This post was imported from my old Drupal blog. To see the full thing, including comments, it's best to visit the Internet Archive.

I was at OpenTech a couple of weekends ago, and heard a lot of great talks. I particularly enjoyed the one by Simon Willison in which he talked about the Guardian Data Blog. Essentially, the data collected by the journalists at the Guardian, that form the basis of their pretty visualisations and so forth, gets published in Google Spreadsheets.

Looking through the data blog today, I saw that the Greater London Authority have similarly released their data using Google Spreadsheets.

Now Google Spreadsheets are just fine – they’re easy for end-users to use and it’s not hard for data nerds to extract data from them. They have real advantages for publishing because they are quick and easy to set up.
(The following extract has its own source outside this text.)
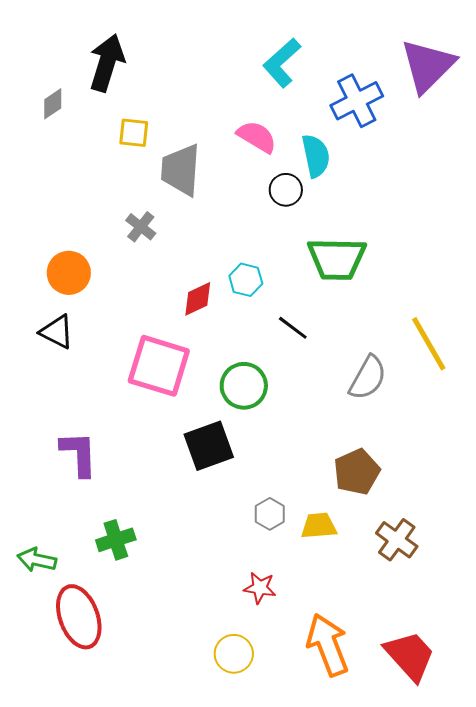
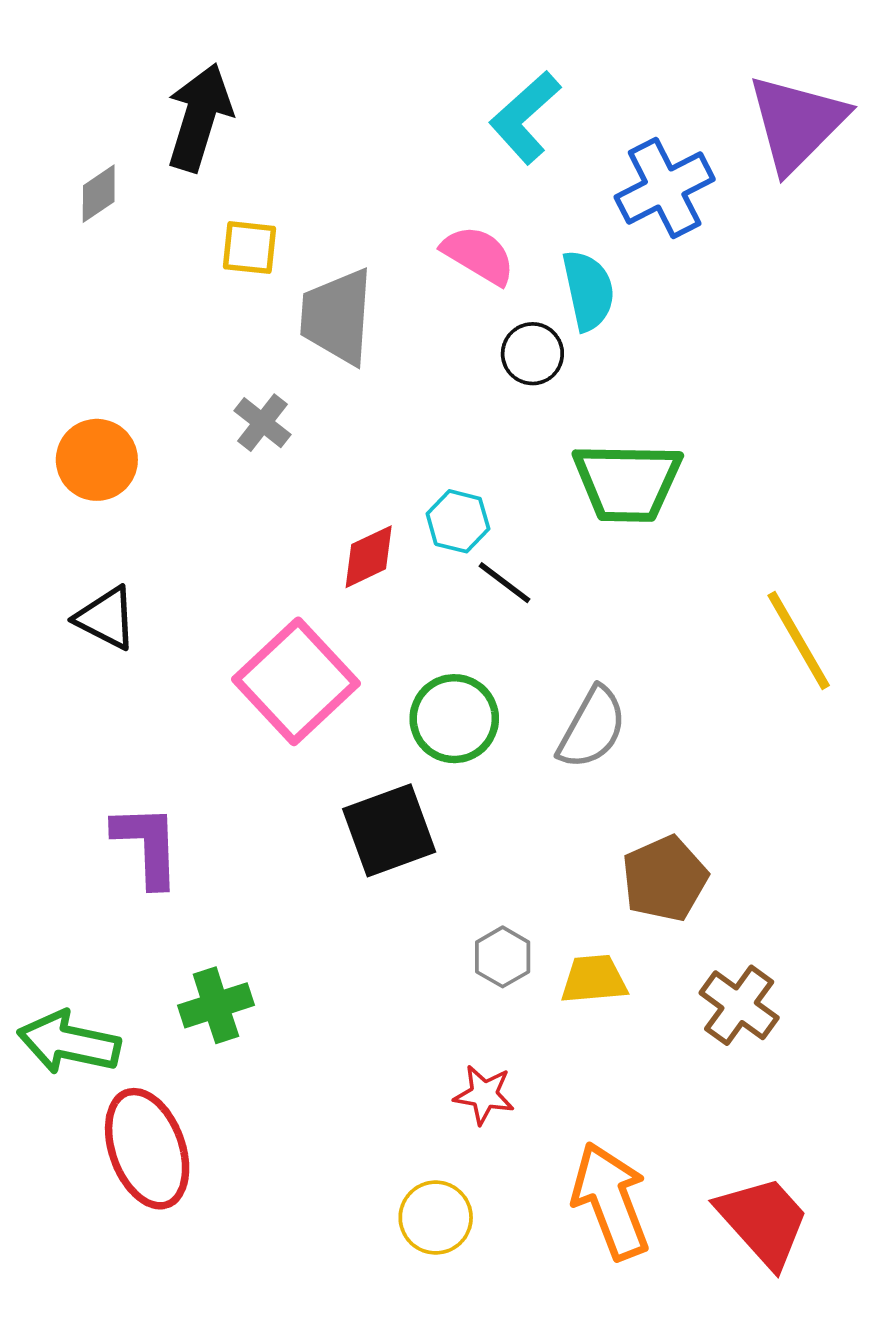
orange circle: (69, 273) -> (97, 460), moved
black line: (293, 328) -> (505, 583), moved
pink square: (159, 366) -> (296, 681), turned 30
gray semicircle: (368, 378) -> (592, 728), moved
green arrow: (37, 560) -> (69, 1043), size x1.4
But take a look through the page listing the tables of data and you can see that many of them are about the same areas. The Guardian Data Blog have actually created a new spreadsheet that pulls together that information. Even with the aggregated data, in Google Spreadsheets there’s no way to address the data held in each table about Sutton (say).

Now, a few months ago, Talis announced the Talis Connected Commons, which enables anyone to publish public domain data using the Talis Platform for free. It turns out that it’s really easy to publish addressable data using the Talis Platform as a host.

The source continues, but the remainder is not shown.